User avatar
BlockchainXTech
Nickel Bitcoiner
Nickel Bitcoiner
Posts: 36
Joined: Tue Oct 13, 2020 9:37 am
Location: Coimbatore
Contact: Website Facebook Twitter

What is cryptohacking and how can it affect my business?

Tue Apr 27, 2021 1:52 pm

Any seemingly easy way to generate income quickly becomes the center of attention, and usually many of them are not exactly with good intentions. Whenever there is the slightest possibility of taking a fast path, despite being unethical or even totally illegal, ingenuity is at the service of getting money at all costs. This has been the case since the Internet has existed.
Since its inception, indiscriminate spam gave way to more sophisticated methods, such as theft of credentials, bank details, infections that made our devices send spam in bulk or that displayed advertising everywhere. Others “hijacked” our data in exchange for a ransom to free it — which normally did not happen — or even integrated our computers into botnet networks for countless purposes, such as launching denial of service (DDoS) attacks from millions of infected computers. -attacks that are normally contracted and paid for or, simply, get our teams to visit websites or click on links invisibly to their users.
To a greater or lesser extent, all this was obvious and very annoying for the user, but criminals — whom we will not call hackers, taking into account the most recent and in my opinion, the most correct definition of the RAE — have found methods much more lucrative and less obvious to the infected user. We are talking about crypto hacking.

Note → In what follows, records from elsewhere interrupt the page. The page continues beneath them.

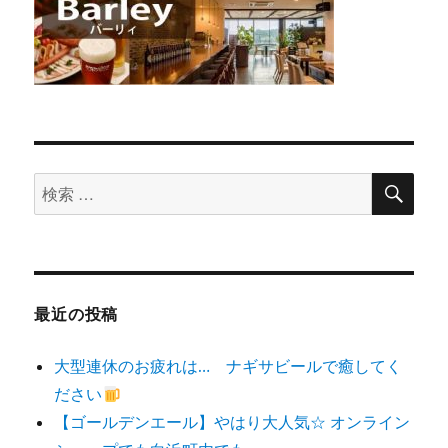
検
検
索
索
対
象:
最近の投稿
大型連休のお疲れは… ナギサビールで癒してく
ださい
【ゴールデンエール】やはり大人気☆ オンライン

Someone could “mine” cryptocurrencies using the electricity and hardware of your business without you noticing

Obviously, we are talking about methods to obtain cryptocurrencies in totally illegitimate ways. The most obvious is also the best known, for example by stealing credentials and therefore private keys of your own criptomonedas, as has been done historically: using keyloggers, or software spy that records all keystrokes of our keyboards. Another form of attack is to take advantage of vulnerabilities in the services of exchange or trading houses available, which causes massive thefts of large sums of money that, together with the anonymity of the very protocols on which cryptocurrency networks are based, makes it practically impossible to retrieve them. In more mundane terms, if the theft of credentials could be equivalent to having our wallets stolen, the robberies of exchange houses or trading services would be equivalent to robbing a bank office.
But these elaborate methods go much further, targeting users’ hardware resources. As we have already commented in other articles about bitcoin, in most cryptocurrency networks, transactions are validated through work tests that revert to a commission for these “miners’’, and the biggest problem for the profitability of this operation is that the complexity of these work tests is gradually readjusted according to the number of “miners” connected. Thus, it requires greater processing capacity and, consequently, electricity consumption in order to solve them. This normally generates very extensive “farms’’ of cryptocurrency mining systems, which work legitimately, but which incur very high costs of hardware, housing and especially, electrical consumption.
Given this situation, criminals find it very profitable to simply keep infecting computers, but instead of sending spam or launching DDoS attacks on specific targets, they simply dedicate the resources and electricity of the poor infected user to mining cryptocurrency for their own benefit. Such is the complexity that so that the user does not notice the infection and does not see his computer slowed down excessively, the CPU consumption can be adjusted automatically so that it only uses the free CPU, since this way the infection will take much longer to be corrected.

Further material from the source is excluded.